Pemilu Turki Seret Isu Swedia, Suriah, dan Gempa Bumi
Suhu politik di Turki saat ini cukup panas dan dinamis. Semua kebijakan terkait dalam negeri dan luar negeri di Turki kini selalu mempertimbangkan isu pemilu.
Tahun 2023 adalah tahun politik di Turki. Dijadwalkan pemilihan umum parlemen dan presiden Turki akan digelar pada 14 Mei mendatang secara bersamaan. Dengan demikian, penyelenggaraan pemilu parlemen dan presiden di Turki sudah sangat dekat atau sekitar tiga bulan lagi.
Semula jadwal pemilu Turki pada 18 Juni 2023. Namun, Presiden Turki Recep Tayyip Erdogan memutuskan memajukan jadwal pemilu dari 18 Juni 2023 ke 14 Mei 2023 dengan dalih tanggal 18 Juni bersamaan dengan masa libur di Turki dan tradisi warga pulang kampung pada masa liburan.
Maka, semua kebijakan terkait dalam negeri dan luar negeri di Turki kini selalu mempertimbangkan isu pemilu. Dengan kata lain, semua kebijakan atau komentar di Turki, baik dari pemerintah maupun kubu oposisi, senantiasa untuk tujuan meningkatkan perolehan suara mereka pada pemilu Mei.
Baca juga : Menunggu Lawan Tangguh Erdogan
Karena itu, suhu politik di Turki saat ini cukup panas dan dinamis. Isu besar, seperti isu Swedia, Suriah, dan gempa bumi pun ikut mengemuka menjelang pemilu tersebut.
Maka, tidak perlu heran jika Pemerintah Turki mengambil sikap keras dan konservatif dalam menghadapi isu pembakaran kitab suci Al Quran di depan kantor Kedutaan Besar Turki di Stockholm oleh kelompok ekstrem kanan Swedia.
Turki pun mengancam dan bahkan menghambat upaya Swedia masuk anggota Pakta Pertahanan Atlantik Utara (NATO) sebagai balasan atas pembakaran Al Quran di Swedia. Selain itu, juga ada faktor tindakan Pemerintah Swedia yang masih melindungi para aktivis Partai Pekerja Kurdistan (PKK) yang dianggap kelompok teroris di Turki.
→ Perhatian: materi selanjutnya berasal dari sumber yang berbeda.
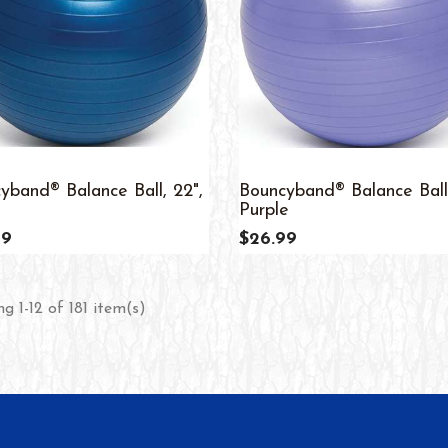
yband® Balance Ball, 22",
Bouncyband® Balance Ball,
Purple
99
$26.99
g 1-12 of 181 item(s)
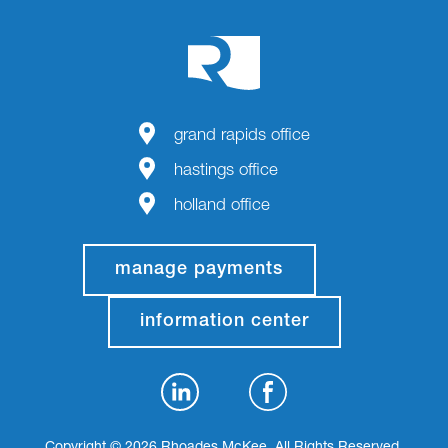
grand rapids office
hastings office
holland office
manage payments
information center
Pemerintah Turki yang berasal dari Partai Keadilan dan Pembangunan (AKP) mengambil sikap keras tersebut, tentu tujuan utamanya untuk konsumsi pemilu 14 Mei agar popularitasnya semakin tinggi di mata para pemilih kaum konservatif. Kelompok konservatif ini menguasai wilayah perdesaan dan merupakan mayoritas pemilih di Turki.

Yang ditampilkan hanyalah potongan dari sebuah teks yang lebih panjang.